[v3] nfs: protect callback execution against per-net callback thread shutdown

Submitted by Stanislav Kinsburskiy on Nov. 7, 2017, 10:39 a.m.

Details

Message ID 20171107103919.21983.32275.stgit@localhost.localdomain
State New
Series "nfs: protect callback execution against per-net callback thread shutdown"
Headers show

Commit Message

Stanislav Kinsburskiy Nov. 7, 2017, 10:39 a.m.
From: Stanislav Kinsburskiy <skinsbursky@parallels.com>

Here is the race:

CPU #0				CPU#1

cleanup_mnt			nfs41_callback_svc (get xprt from the list)
nfs_callback_down		...
...				...
svc_close_net			...
...				...
svc_xprt_free			...
svc_bc_sock_free		bc_svc_process
kfree(xprt)			svc_process_common
				rqstp->rq_xprt->xpt_ops (use after free)

The problem is that per-net SUNRPC transports shutdown is done regardless
current callback execution. This is a race leading to transport use-after-free
in callback handler.
This patch fixes it in stright-forward way. I.e. it protects callback
execution with the same mutex used for per-net data creation and destruction.
Hopefully, it won't slow down NFS client significantly.

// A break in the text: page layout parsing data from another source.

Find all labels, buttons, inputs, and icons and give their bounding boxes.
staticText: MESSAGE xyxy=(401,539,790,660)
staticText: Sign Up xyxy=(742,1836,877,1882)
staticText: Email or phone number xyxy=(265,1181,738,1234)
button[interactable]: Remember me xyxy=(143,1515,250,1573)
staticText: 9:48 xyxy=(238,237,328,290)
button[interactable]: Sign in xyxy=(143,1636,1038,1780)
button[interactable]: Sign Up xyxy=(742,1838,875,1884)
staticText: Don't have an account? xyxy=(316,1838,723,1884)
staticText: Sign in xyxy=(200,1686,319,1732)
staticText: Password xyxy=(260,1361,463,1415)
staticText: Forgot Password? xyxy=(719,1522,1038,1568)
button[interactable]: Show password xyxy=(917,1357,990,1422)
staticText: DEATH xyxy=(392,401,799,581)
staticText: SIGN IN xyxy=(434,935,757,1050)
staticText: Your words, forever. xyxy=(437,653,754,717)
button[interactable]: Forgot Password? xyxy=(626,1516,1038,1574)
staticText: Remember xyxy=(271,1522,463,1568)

https://jira.sw.ru/browse/PSBM-75751

v3: Fix mutex deadlock, when shutdown callback waits for thread to exit (with
mutex taken), while thread wait for the mutex to take.
The idea is to simply check if thread has to exit, if mutex lock has failed.
This is a busy loop, but it shouldn't happend often and for long.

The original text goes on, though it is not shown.